An inquiry with a panel including top air-crash investigation experts from different countries, and public hearings where Australian, Malaysian and other officials involved could give evidence, would give Malaysia a chance to redeem credibility on MH370.
It could be the catalyst and venue for all the material kept secret about the flight to be publicly released.
Will the Australian Transport Safety Bureau come clean?
ATSB chief commissioner Greg Hood and his senior officers have refused several Freedom of Information requests from The Australian, including for the opinions of international experts on critical satellite data.
There’s now a chance, though, that Hood and his lieutenants could be forced to testify under oath and provide subpoenaed documents in an open courtroom.
As revealed by The Australian this week, two veteran pilots aided by a barrister have asked Queensland Attorney-General Yvette D’Ath to exercise her power to order the state Coroner to launch an inquest into the deaths of four Queenslanders on MH370, and she says she’ll consider it.
Sky News used a scheduled interview this week to ambush Queensland Premier Annastacia Palaszczuk on the topic, and extracted what comes close to a commitment.
“It’s obviously a big issue and of course there were a lot of families right across Australia that were deeply impacted,” Palaszczuk said.
“If the Attorney-General, our government, can help in any way, we would be more than happy to do so.”
Hood is also now under pressure to say whether he still believes in the strategy behind the ATSB’s failed search, which he inherited from his predecessor Martin Dolan, because Dolan now thinks it may have been wrong.
The ATSB based its two-year search on the assumption that by the end MH370 was a ghost flight with “unresponsive” pilots, crashing down after running out of fuel flying on autopilot.
The ATSB did not cover a relatively small area farther south where senior airline pilots believe the aircraft lies — the pilots think the evidence shows Zaharie flew the plane until it ran out of fuel and glided it 100 nautical miles or more beyond the search zone.
In a bombshell admission, Dolan told Sky News he now thinks the pilots may have been right, and the ATSB wrong.
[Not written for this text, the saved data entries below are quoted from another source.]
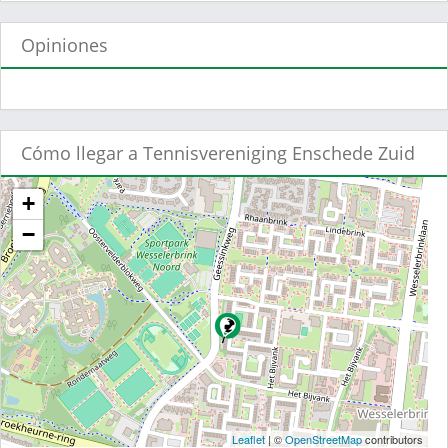
Opiniones
Cómo llegar a Tennisvereniging Enschede Zuid
+
−
Leaflet
| ©
OpenStreetMap
contributors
He appears to have been influenced by a determination by independent experts including French government officials that the pattern of damage on the flap and flaperon shows they were deployed by a pilot for a controlled ditching.
A recovered Boeing 777 wing flap identified to be part of the missing Malaysia Airlines flight MH370, on display in Kuala Lumpur in 2019.
“We just now have some additional information which has been brought to bear … that means there’s an increasing likelihood that there was someone at the controls at the end of flight,” Dolan said.
Will there be a new search?
There are plenty of logical places to look further for MH370 in the southern Indian Ocean, such as the area just a bit farther south as suggested by the pilots, or farther north along what’s known as the seventh arc, or either side along it.
Ever since its search in 2018 failed to find MH370, undersea survey company Ocean Infinity has said it would like to strike another “no find, no fee” deal with the Malaysian government to have another crack.
The Malaysians say they’re open to it but need fresh credible evidence to justify a new search. That could come in the form of material from an international inquiry or possibly a Queensland coronial inquest.
Beyond that, this week’s revelations provide both a moral imperative and a political opportunity for the government of Mahathir Mohamad. It’s now out there that the previous Malaysian government privately accepted that a Malaysian pilot almost certainly committed mass murder of 238 people from all over the world, and their families and governments more than ever want answers.
Wouldn’t Mahathir like, as the highlight of his long political career, to provide those answers by finding MH370?